*** Record set ***

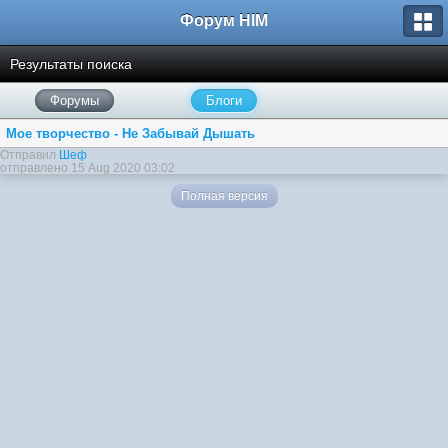
Форум HIM
Результаты поиска
Форумы
Блоги
Мое творчество - Не Забывай Дышать
Отправил
Шеф
отправлено 15 Aug 2020 03:02
Полная версия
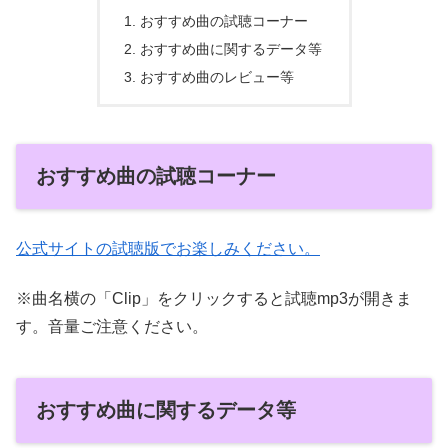
おすすめ曲の試聴コーナー
おすすめ曲に関するデータ等
おすすめ曲のレビュー等
おすすめ曲の試聴コーナー
公式サイトの試聴版でお楽しみください。
※曲名横の「Clip」をクリックすると試聴mp3が開きま
す。音量ご注意ください。
おすすめ曲に関するデータ等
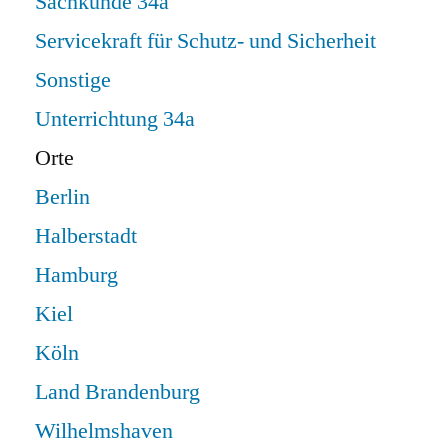
Sachkunde 34a
Servicekraft für Schutz- und Sicherheit
Sonstige
Unterrichtung 34a
Orte
Berlin
Halberstadt
Hamburg
Kiel
Köln
Land Brandenburg
Wilhelmshaven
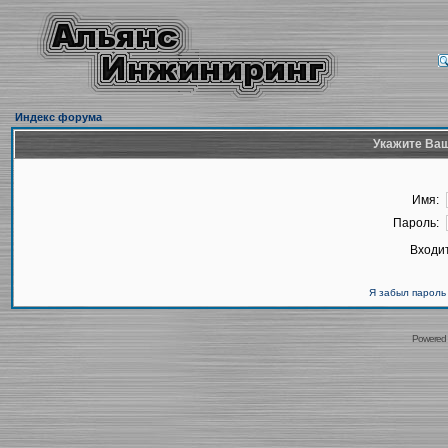
Индекс форума
Укажите Ваш
Имя:
Пароль:
Входит
Я забыл пароль
Powered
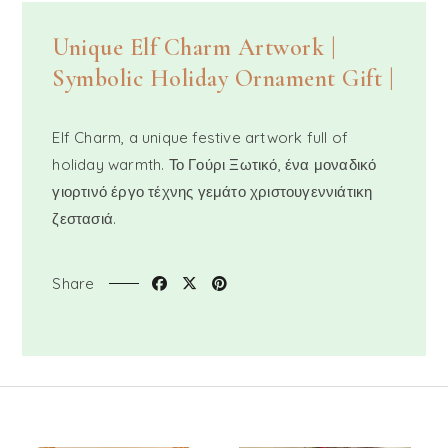
Unique Elf Charm Artwork |
Symbolic Holiday Ornament Gift |
Elf Charm, a unique festive artwork full of
holiday warmth. Το Γούρι Ξωτικό, ένα μοναδικό
γιορτινό έργο τέχνης γεμάτο χριστουγεννιάτικη
ζεστασιά.
Share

*** End of Record set ***

- **What you need to do**: Write the lines out exactly, beginning at the line that holds "Я забыл пароль" and stopping after the last line of the entries; include no pictures.

- **Solved exercise**:
Я забыл пароль
Powered
Unique Elf Charm Artwork |
Symbolic Holiday Ornament Gift |
Elf Charm, a unique festive artwork full of
holiday warmth. Το Γούρι Ξωτικό, ένα μοναδικό
γιορτινό έργο τέχνης γεμάτο χριστουγεννιάτικη
ζεστασιά.
Share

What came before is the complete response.